5) The authors mentioned that they "improved the caption of Figure 1 to explicitly state which initialization method is used for each result". But Figure 1 caption is unchanged. (They did clarify other figure captions.)

The reviewer is correct, we meant to say that we revised the captions for Figures 2 and 4 as the reviewers requested in the previous round. These figures are the ones showing the results the reviewer refers to. Figure 1 is an overview illustrative figure and does not show any specific results. Thus, it does not use any initialization method and so no additions were needed for its caption.
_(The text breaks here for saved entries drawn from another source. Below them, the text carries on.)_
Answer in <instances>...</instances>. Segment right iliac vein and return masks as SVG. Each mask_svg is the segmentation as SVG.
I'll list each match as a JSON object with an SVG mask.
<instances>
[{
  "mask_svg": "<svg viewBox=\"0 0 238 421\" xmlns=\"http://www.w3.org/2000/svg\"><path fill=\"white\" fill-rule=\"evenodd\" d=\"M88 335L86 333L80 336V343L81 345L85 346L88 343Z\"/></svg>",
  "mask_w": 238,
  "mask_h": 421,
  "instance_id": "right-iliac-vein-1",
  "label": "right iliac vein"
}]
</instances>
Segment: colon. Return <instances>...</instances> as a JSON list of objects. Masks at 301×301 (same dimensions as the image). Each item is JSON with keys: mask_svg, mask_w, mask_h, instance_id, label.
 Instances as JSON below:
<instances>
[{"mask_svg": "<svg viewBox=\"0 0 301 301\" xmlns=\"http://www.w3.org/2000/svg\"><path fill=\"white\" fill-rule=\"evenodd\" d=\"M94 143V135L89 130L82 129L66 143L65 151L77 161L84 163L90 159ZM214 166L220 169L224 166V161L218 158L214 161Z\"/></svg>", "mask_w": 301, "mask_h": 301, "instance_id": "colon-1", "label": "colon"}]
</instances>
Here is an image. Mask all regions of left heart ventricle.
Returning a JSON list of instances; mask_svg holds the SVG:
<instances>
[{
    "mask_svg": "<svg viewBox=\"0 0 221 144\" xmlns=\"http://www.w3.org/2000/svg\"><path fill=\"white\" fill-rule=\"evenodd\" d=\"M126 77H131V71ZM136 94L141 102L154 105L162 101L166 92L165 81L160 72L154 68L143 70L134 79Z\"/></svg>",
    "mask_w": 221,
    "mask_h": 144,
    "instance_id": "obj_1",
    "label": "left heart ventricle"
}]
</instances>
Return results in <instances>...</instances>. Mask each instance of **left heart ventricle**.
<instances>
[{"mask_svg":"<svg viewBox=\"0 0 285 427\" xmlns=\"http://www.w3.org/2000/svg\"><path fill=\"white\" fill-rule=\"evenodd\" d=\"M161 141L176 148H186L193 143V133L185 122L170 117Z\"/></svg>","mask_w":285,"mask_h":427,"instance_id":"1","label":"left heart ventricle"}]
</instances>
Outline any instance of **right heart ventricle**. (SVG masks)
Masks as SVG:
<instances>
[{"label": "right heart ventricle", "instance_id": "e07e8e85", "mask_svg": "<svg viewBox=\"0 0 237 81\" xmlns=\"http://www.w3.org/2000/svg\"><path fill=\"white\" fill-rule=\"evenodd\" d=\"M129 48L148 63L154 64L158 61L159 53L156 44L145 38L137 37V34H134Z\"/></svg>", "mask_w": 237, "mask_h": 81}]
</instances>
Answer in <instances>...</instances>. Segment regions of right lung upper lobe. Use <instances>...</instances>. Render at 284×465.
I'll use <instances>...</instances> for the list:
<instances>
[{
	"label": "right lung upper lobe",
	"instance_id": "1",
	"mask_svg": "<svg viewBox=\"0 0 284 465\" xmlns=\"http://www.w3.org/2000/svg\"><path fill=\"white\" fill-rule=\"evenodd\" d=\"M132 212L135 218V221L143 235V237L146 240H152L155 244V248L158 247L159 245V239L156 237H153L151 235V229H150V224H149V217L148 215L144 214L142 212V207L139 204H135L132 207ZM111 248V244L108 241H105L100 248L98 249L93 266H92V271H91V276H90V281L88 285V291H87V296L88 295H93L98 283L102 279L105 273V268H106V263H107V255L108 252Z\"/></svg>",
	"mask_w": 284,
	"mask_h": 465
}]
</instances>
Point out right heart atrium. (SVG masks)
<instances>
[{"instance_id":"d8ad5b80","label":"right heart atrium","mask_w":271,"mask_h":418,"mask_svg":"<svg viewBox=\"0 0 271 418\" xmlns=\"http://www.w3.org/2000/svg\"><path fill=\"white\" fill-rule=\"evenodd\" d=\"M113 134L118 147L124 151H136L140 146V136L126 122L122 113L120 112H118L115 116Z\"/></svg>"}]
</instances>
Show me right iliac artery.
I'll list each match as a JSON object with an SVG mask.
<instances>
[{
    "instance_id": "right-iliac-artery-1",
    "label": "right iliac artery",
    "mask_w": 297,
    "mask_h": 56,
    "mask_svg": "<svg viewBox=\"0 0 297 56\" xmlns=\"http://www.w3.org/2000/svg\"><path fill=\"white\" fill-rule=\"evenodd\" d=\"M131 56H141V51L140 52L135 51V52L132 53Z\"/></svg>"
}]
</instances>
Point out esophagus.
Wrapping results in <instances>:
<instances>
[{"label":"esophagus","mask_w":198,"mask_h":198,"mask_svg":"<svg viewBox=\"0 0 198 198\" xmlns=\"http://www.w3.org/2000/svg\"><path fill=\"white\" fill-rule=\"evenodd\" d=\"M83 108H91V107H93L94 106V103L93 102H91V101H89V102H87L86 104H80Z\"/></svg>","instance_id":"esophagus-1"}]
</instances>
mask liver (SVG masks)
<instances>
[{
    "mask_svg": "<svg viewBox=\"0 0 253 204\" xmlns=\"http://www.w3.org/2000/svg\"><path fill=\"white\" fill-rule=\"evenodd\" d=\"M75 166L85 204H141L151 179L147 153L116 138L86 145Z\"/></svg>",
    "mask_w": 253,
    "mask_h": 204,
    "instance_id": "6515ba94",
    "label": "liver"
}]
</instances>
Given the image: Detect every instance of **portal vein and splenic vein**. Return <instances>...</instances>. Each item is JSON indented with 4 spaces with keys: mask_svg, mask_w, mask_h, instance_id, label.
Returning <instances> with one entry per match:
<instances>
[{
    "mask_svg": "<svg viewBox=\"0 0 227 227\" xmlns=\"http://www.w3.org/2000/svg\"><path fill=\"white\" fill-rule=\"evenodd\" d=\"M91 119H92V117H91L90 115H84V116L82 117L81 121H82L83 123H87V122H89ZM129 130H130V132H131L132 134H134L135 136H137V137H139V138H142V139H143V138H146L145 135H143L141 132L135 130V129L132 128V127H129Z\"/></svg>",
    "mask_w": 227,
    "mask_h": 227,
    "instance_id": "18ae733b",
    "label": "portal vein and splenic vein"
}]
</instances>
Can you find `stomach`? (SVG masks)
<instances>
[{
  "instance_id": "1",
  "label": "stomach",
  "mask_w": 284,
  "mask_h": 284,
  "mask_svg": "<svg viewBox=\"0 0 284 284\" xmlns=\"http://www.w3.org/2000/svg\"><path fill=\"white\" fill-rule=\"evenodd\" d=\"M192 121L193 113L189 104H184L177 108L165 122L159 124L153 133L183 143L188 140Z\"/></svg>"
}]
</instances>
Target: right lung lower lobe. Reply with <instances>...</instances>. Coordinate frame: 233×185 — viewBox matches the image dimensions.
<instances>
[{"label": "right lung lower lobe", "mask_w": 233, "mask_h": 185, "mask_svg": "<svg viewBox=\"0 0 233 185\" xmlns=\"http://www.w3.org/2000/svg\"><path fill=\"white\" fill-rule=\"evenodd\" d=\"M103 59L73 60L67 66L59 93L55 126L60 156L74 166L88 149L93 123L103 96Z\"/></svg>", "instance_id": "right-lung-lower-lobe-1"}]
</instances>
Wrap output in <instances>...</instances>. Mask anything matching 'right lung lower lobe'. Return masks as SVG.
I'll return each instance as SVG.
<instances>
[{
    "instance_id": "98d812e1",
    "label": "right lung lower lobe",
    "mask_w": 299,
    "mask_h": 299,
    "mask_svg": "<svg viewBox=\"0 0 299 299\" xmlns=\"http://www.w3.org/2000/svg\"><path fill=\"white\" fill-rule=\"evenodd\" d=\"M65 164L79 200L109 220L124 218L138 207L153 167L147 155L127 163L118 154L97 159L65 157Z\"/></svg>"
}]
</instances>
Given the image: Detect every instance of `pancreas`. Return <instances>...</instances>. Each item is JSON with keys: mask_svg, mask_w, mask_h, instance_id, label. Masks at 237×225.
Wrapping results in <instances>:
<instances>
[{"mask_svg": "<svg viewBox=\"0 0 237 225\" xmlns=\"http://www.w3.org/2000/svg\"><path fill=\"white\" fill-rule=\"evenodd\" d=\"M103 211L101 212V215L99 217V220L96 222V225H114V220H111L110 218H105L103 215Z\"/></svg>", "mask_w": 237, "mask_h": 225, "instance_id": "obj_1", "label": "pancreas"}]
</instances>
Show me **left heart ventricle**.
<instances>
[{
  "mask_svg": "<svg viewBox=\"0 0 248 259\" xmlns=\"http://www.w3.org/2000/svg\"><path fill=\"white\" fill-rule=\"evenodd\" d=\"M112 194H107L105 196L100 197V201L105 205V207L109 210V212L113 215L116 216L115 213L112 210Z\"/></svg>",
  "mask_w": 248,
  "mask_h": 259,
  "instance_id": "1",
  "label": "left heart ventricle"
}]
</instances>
6) The authors added Figure 4—figure supplement 3 to show the performance of TPS trained on miRNA data. But that plot could/should be included directly in Figure 4. Otherwise it is hard for the reader to compare TPS when trained on mRNA versus miRNA data. Also, since there are several versions of TPS, which one was used in Figure 4—figure supplement 3? These kinds of details are still missing.

As the reviewer suggested we now added Figure 4—figure supplement 3 as Figure 4B and we now explicitly mention in the caption that the max absolute difference initialization was used for these results.

7) Some of the figures are still of inadequate quality. Some plots have a strange aspect ratio (e.g. Figure 5). Several plots do not have a y-axis label (e.g. Figure 3). Sometimes the labels are incomplete (e.g. "Error" in the comparison to Singh et al.; is it mean squared error?) Overall, the paper is still difficult to follow. (The fact that all references appear as "?" in the PDF also makes the paper hard to read. I assume the text file was not processed correctly during submission. But shouldn't the author verify that before submitting the paper?)

The reference issue was fixed earlier and resulted from problems related to the eLife conversion of the latex file. As for the figures, we added y-axis labels of relative expression to Figure 6, changed the y-axis label from error to mean squared error for Figure 1—figure supplement 1, and rescaled Figure 5 so the aspect ratio looked better. We made similar changes to all relevant supplementary figures as well.